:: EXERCISE AIM ::
Your response should contain exactly the lines running from the one with "(sin azúcar), 50 g" to the end of the data below, both included, and no pictures.

:: Saved entries ::
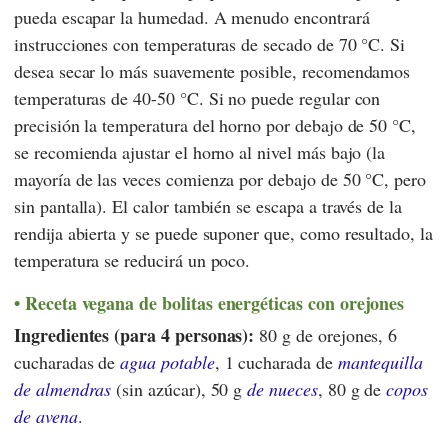
pueda escapar la humedad. A menudo encontrará
instrucciones con temperaturas de secado de 70 °C. Si
desea secar lo más suavemente posible, recomendamos
temperaturas de 40-50 °C. Si no puede regular con
precisión la temperatura del horno por debajo de 50 °C,
se recomienda ajustar el horno al nivel más bajo (la
mayoría de las veces comienza por debajo de 50 °C, pero
sin pantalla). El calor también se escapa a través de la
rendija abierta y se puede suponer que, como resultado, la
temperatura se reducirá un poco.
Receta vegana de bolitas energéticas con orejones
Ingredientes (para 4 personas):
80 g de orejones, 6
cucharadas de
agua potable
, 1 cucharada de
mantequilla
de almendras
(sin azúcar), 50 g
de nueces
, 80 g de
copos
de avena
.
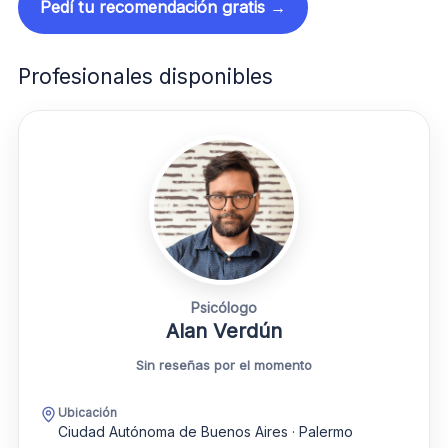
Pedí tu recomendación gratis →
Profesionales disponibles
Psicólogo
Alan Verdún
Sin reseñas por el momento
Ubicación
Ciudad Autónoma de Buenos Aires · Palermo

:: WORKED SOLUTION ::
(sin azúcar), 50 g
de nueces
, 80 g de
copos
de avena
.
Pedí tu recomendación gratis →
Profesionales disponibles
Psicólogo
Alan Verdún
Sin reseñas por el momento
Ubicación
Ciudad Autónoma de Buenos Aires · Palermo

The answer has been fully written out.